Identity Providers: Architecture, Flow, and Connected App Requirements

All Mobile SDK identity provider setups follow the same flows and architectural outlines, regardless of platform. Salesforce connected apps for identity provider components also impose a few special requirements.

A user can start the identity provider flow from either an identity provider app or one of its clients. When a user starts the flow by launching an identity provider client app, the first step is to choose a login preference: through either the standard Salesforce login view or an identity provider. The user can also choose identity provider login by directly launching an identity provider app. In this case, the identity provider launches the requested client app to start authentication.

Here’s a high-level diagram of what happens when the flow begins in an identity provider client. The client app doesn’t collect credentials from the user. Instead, it delegates login interaction to the identity provider app.

High-level identity provider flow.

  1. At the user’s request, the identity provider client app requests authorization from an identity provider. The identity provider responds by sending an authorization request to a Salesforce authorization endpoint.
  2. Salesforce sends an authorization code back to the identity provider.
  3. Identity provider forwards the authorization code to the identity provider client.
  4. Identity provider client forwards the authorization code to the Salesforce OAuth token endpoint.
  5. Salesforce exchanges the authorization code for access and refresh tokens and returns the tokens to the identity provider client app. Only the client app handles the user’s OAuth tokens.

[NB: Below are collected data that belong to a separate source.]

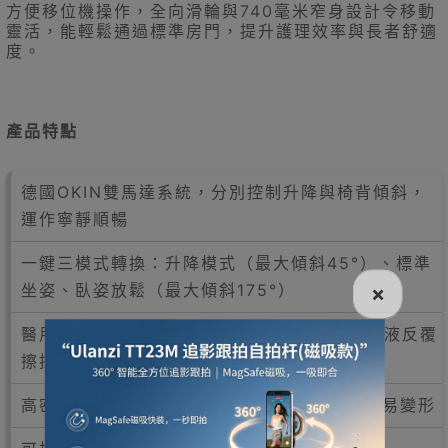
方便移位機操作，全向滑輪與740毫米窄身設計令移動
靈活，能輕鬆通過標準房門，提升護理效率與長者舒適
度。
產品特點
德國OKIN雙馬達系統，分別控制升降與椅背傾斜，
運作寧靜順暢
一鍵三模式轉換：升降模式（最大傾斜45°）、標準
坐姿、臥姿放鬆（最大傾斜175°）
×
醫用級抗菌耐磨布料，可承受含50%酒精消毒液反覆
擦拭，不起毛不變形
高密度支撐泡棉（密度35/硬度70），耐壓不易變形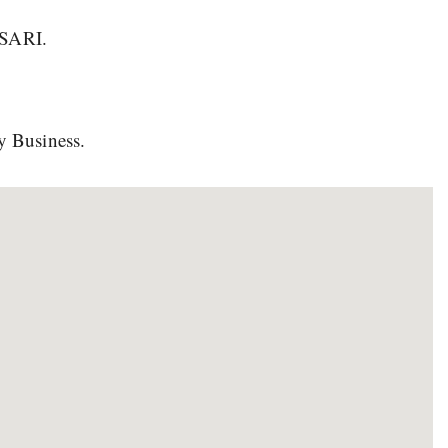
SSARI.
y Business.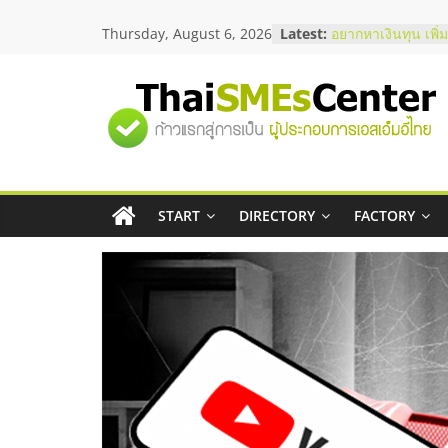
Skip
บริษัท Cybersecuri
Thursday, August 6, 2026
Latest:
to
วิธีเลือกผู้ให้บริกา
content
โจทย์ธุรกิจ
อยากหาเงินทุน เพิ่
เริ่มยังไงให้ผ่านฉลุ
"ศูนย์
สัมมนาออนไลน์ โอ
บริการน้ำมัน Shell
สัมมนาลงทุน แฟรน
รวม
ThaiFranchise Me
ไชส์ ครั้งที่ 8
START
DIRECTORY
FACTORY
ข้อมูล
ร้านเครื่องเสียงคุ
โซลูชันระบบภาพแ
ธุรกิจ
SME
แห่ง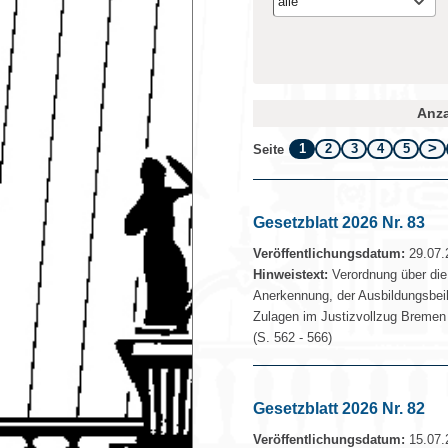
alle
Anza
1
2
3
4
5
Seite
Gesetzblatt 2026 Nr. 83
Veröffentlichungsdatum:
29.07.
Hinweistext:
Verordnung über die 
Anerkennung, der Ausbildungsbeih
Zulagen im Justizvollzug Bremen
(S. 562 - 566)
Gesetzblatt 2026 Nr. 82
Veröffentlichungsdatum:
15.07.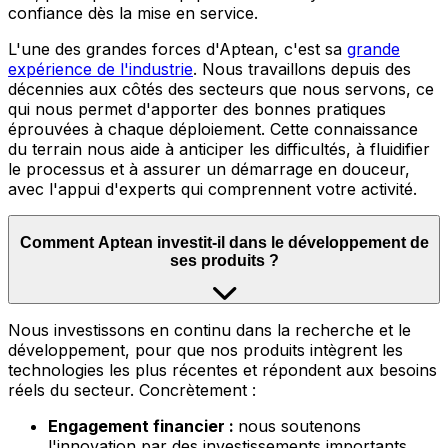
confiance dès la mise en service.
L'une des grandes forces d'Aptean, c'est sa
grande
expérience de l'industrie
.
Nous travaillons depuis des
décennies aux côtés des secteurs que nous servons, ce
qui nous permet d'apporter des bonnes pratiques
éprouvées à chaque déploiement. Cette connaissance
du terrain nous aide à anticiper les difficultés, à fluidifier
le processus et à assurer un démarrage en douceur,
avec l'appui d'experts qui comprennent votre activité.
Comment Aptean investit-il dans le développement de
ses produits ?
Nous
investissons en continu dans la recherche et le
développement, pour que nos produits intègrent les
technologies les plus récentes et répondent aux besoins
réels du secteur. Concrètement :
Engagement financier :
nous soutenons
l'innovation par des investissements importants,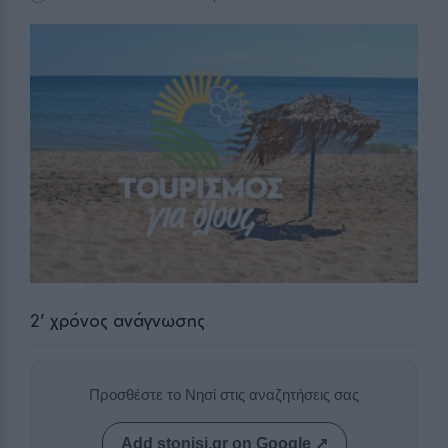
2
' χρόνος ανάγνωσης
Προσθέστε το Νησί στις αναζητήσεις σας
Add stonisi.gr on Google ↗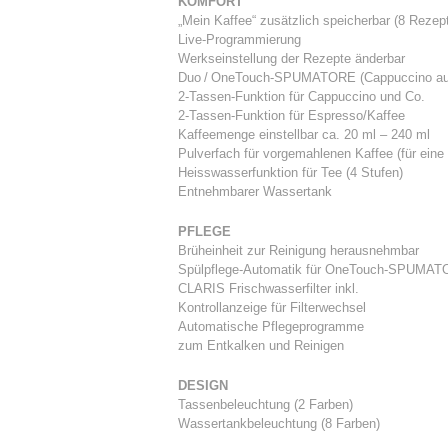
KOMFORT
„Mein Kaffee“ zusätzlich speicherbar (8 Rezep
Live-Programmierung
Werkseinstellung der Rezepte änderbar
Duo / OneTouch-SPUMATORE (Cappuccino auf
2-Tassen-Funktion für Cappuccino und Co.
2-Tassen-Funktion für Espresso/Kaffee
Kaffeemenge einstellbar ca. 20 ml – 240 ml
Pulverfach für vorgemahlenen Kaffee (für eine 
Heisswasserfunktion für Tee (4 Stufen)
Entnehmbarer Wassertank
PFLEGE
Brüheinheit zur Reinigung herausnehmbar
Spülpflege-Automatik für OneTouch-SPUMA
CLARIS Frischwasserfilter inkl.
Kontrollanzeige für Filterwechsel
Automatische Pflegeprogramme
zum Entkalken und Reinigen
DESIGN
Tassenbeleuchtung (2 Farben)
Wassertankbeleuchtung (8 Farben)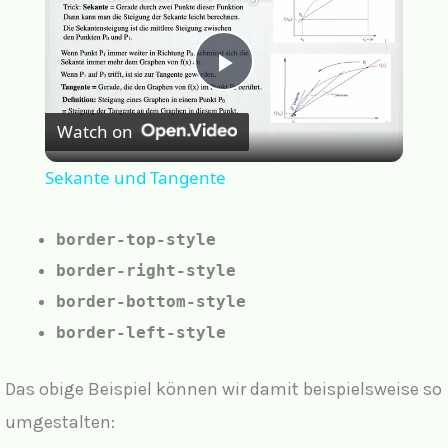
P
Watch on
l
Sekante und Tangente
a
border-top-style
y
border-right-style
border-bottom-style
V
border-left-style
i
Das obige Beispiel können wir damit beispielsweise so
umgestalten: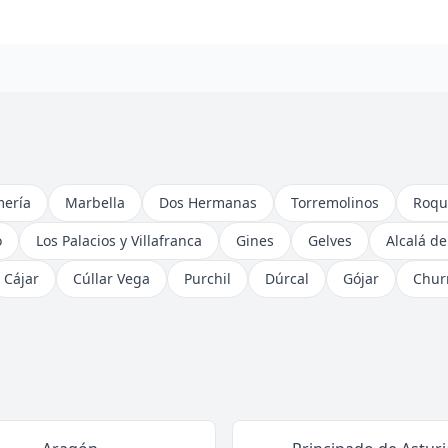
mería
Marbella
Dos Hermanas
Torremolinos
Roqu
o
Los Palacios y Villafranca
Gines
Gelves
Alcalá d
Cájar
Cúllar Vega
Purchil
Dúrcal
Gójar
Chur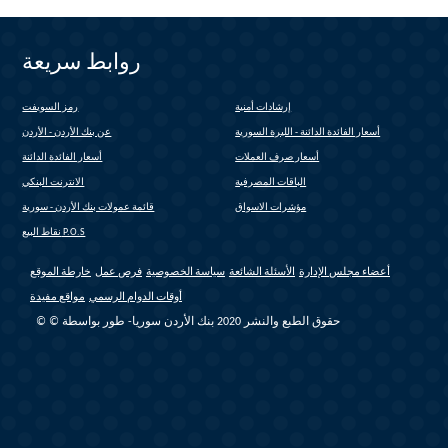
روابط سريعة
إرشادات أمنية
رمز السويفت
(link is external)
أسعار الفائدة الدائنة - الليرة السورية
عن بنك الأردن - الأردن
أسعار صرف العملات
أسعار الفائدة الدائنة
الباقات المصرفية
الانترنت البنكي
(link is external)
مؤشرات الاسواق
قائمة عمولات بنك الأردن - سورية
(link is external)
نقاط البيع P.O.S
أعضاء مجلس الإدارة
الأسئلة الشائعة
سياسة الخصوصية
فرص عمل
خارطة الموقع
أوقات الدوام الرسمي
مواقع مفيدة
© © حقوق الطبع والنشر 2020 بنك الأردن سوريا- طور بواسطة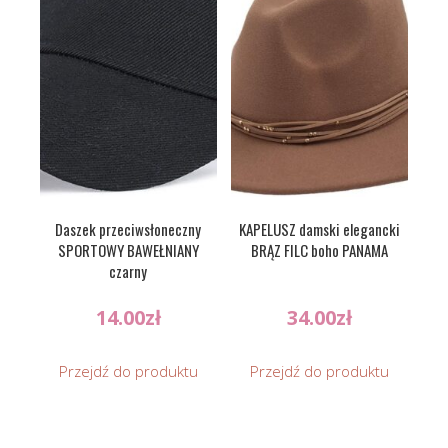
Daszek przeciwsłoneczny
KAPELUSZ damski elegancki
SPORTOWY BAWEŁNIANY
BRĄZ FILC boho PANAMA
czarny
14.00
zł
34.00
zł
Przejdź do produktu
Przejdź do produktu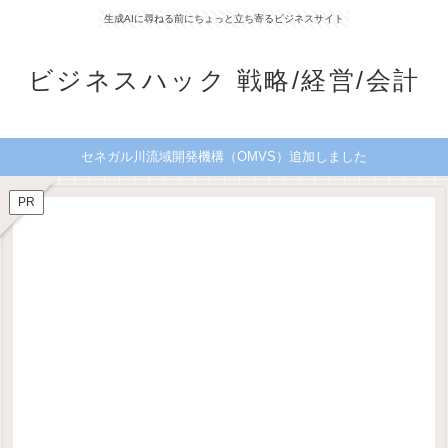
生成AIに尋ねる前にちょっと立ち寄るビジネスサイト
ビジネスハック 戦略/経営/会計
セネガル川流域開発機構（OMVS）追加しました
PR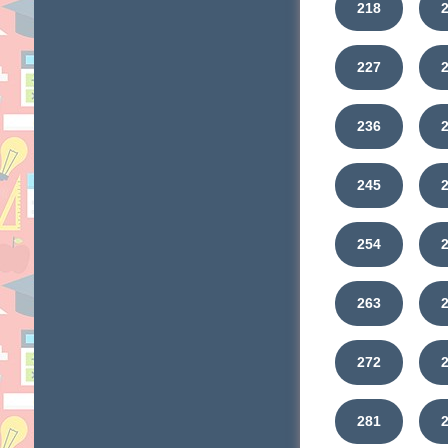
218
227
236
245
254
263
272
281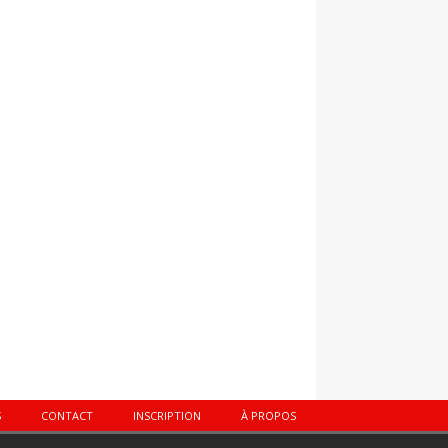
S
CONTACT
INSCRIPTION
À PROPOS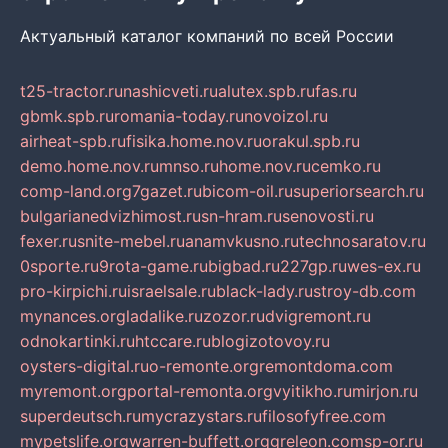
Актуальный каталог компаний по всей России
t25-tractor.ru
nashicveti.ru
alutex.spb.ru
fas.ru
gbmk.spb.ru
romania-today.ru
novoizol.ru
airheat-spb.ru
fisika.home.nov.ru
orakul.spb.ru
demo.home.nov.ru
mnso.ru
home.nov.ru
cemko.ru
comp-land.org
7gazet.ru
bicom-oil.ru
superiorsearch.ru
bulgarianedvizhimost.ru
sn-hram.ru
senovosti.ru
fexer.ru
snite-mebel.ru
anamvkusno.ru
technosaratov.ru
0sporte.ru
9rota-game.ru
bigbad.ru
227gp.ru
wes-ex.ru
pro-kirpichi.ru
israelsale.ru
black-lady.ru
stroy-db.com
mynances.org
ladalike.ru
zozor.ru
dvigremont.ru
odnokartinki.ru
htccare.ru
blogizotovoy.ru
oysters-digital.ru
o-remonte.org
remontdoma.com
myremont.org
portal-remonta.org
vyitikho.ru
mirjon.ru
superdeutsch.ru
mycrazystars.ru
filosofyfree.com
mypetslife.org
warren-buffett.org
greleon.com
sp-or.ru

All the user has to do is click the identity provider button, then select an account. After accepting the standard request for access to Salesforce data, the user can begin working in the client app.

Here’s more granular information for the authentication flow. In the identity provider client:

  1. If the user has a valid refresh token in the identity provider client app, they’re automatically in––just the usual refresh token exchange occurs.
  2. If the user doesn’t have a valid refresh token, the identity provider client prompts the user to choose either standard Salesforce login or identity provider login.

Mobile SDK ignores a user’s selection of identity provider login and instead displays the standard Salesforce login screen if:

  • No identity provider app is configured in the identity provider client app.
  • The configured identity provider app is not found.

If authorization succeeds, the client asks Salesforce to refresh the user’s tokens. When Salesforce returns the refresh token, the flow defaults to the standard Mobile SDK post-login flow. Mobile SDK caches the refresh token returned from Salesforce.

  • Create two connected apps––one for the identity provider app, one for identity provider client apps.
  • Uncheck “Require Consumer Secret” on the connected app for identity provider client apps.
  • Set the OAuth Callback URI to a custom scheme that you devise. The custom URI scheme for an identity provider client app can’t match the scheme for its identity provider app.
  • An identity provider app must enable the web scope on the connected app and request it in the mobile app. Otherwise, Mobile SDK redirects the user to a login page with an error message. At this point, the flow can’t continue.
  • An identity provider and its clients must use different connected apps with their own consumerKey and callbackUrl values. Otherwise, the Salesforce service returns an “invalid credentials” error message when the identity provider requests an authorization code. Currently, all Mobile SDK sample apps use the same consumerKey and callbackUrl. If you plan to adopt these apps as identity provider-client pairs, make sure that each app uses its own unique values.